News release from the City of Edmonton
Overview of the City of Edmonton’s information in Court about its response to homeless encampments
- While numbers of shelter beds and unhoused persons vary from day to day, Edmonton’s shelters have had excess capacity throughout 2023, with even more capacity available in 2024. In periods of extreme demand, capacity can be scaled upwards immediately. A person seeking indoor shelter in Edmonton will never be left without an indoor place to shelter.
- Edmonton’s shelter system supports and accommodates persons with diverse backgrounds and lived experiences, including persons who use drugs, all genders and sexualities, all religions, couples, and persons with disabilities. Edmonton has Indigenous-led shelter spaces, women-only spaces, and specialized shelter programming for Indigenous persons who have experienced trauma.
- Outdoor sheltering poses severe dangers to the unhoused. Evidence will be presented of examples of gang victimization, armed robbery, physical and sexual assault, sexual exploitation, sanitation issues leading to disease, frostbite and cold-weather injuries, and fatalities caused by tent and encampment fires. These risks will be shown to be attributable to outdoor sheltering, not the removal of encampments.
- In the last five years, Edmonton Fire Rescue Services has reported at least seven deaths and 26 injuries from 276 fires that could be attributed to tents or encampments. This number is likely a significant underestimate due to the challenges inherent in investigating these types of fires.
- Expert medical evidence from Alberta’s former Chief Medical Officer of Health will be presented showing that encampments increase potential communicable disease transmission and fire- and violence-related injuries when compared with emergency shelters.

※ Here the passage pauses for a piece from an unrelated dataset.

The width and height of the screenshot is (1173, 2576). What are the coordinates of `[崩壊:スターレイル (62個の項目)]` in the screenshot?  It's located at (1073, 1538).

- Encampments can pose a danger to the community at large. Evidence will be presented of violence arising from encampments, accumulations of human feces, biohazardous waste, weapons and drug paraphernalia surrounding encampments, uncontrolled fires and propane cylinder explosions, and examples of wildfires starting at encampments in Edmonton’s natural areas.
- The number of complaints from members of the public has significantly risen over the last number of years. Between January 1, 2023 and October 22, 2023, there were 13,683 complaints from concerned Edmontonians.
- Encampment closures are evaluated on a risk matrix. This is an attempt to respond to community concerns, ongoing damage to the environment and infrastructure, as well as the inherent dangers in outdoor encampments. When camps are first assessed and again when closed, offers are made to take individuals to a shelter. As well, during the encampment closure process, opportunities are provided for individuals to connect with various community organizations supporting the unhoused.
- Evidence will be presented on the impacts associated with Camp Pekiwewin (2020). The City has been provided evidence of physical and sexual violence, gang violence, sex trafficking, sanitation and biological health hazards for occupants of Camp Pekiwiwin. Evidence provided by residents of the Rossdale community shares examples of violence and physical assault, theft of property, residents leaving the community for their own safety, vandalism, fire, and significant River Valley damage due to firewood cutting by encampment occupants.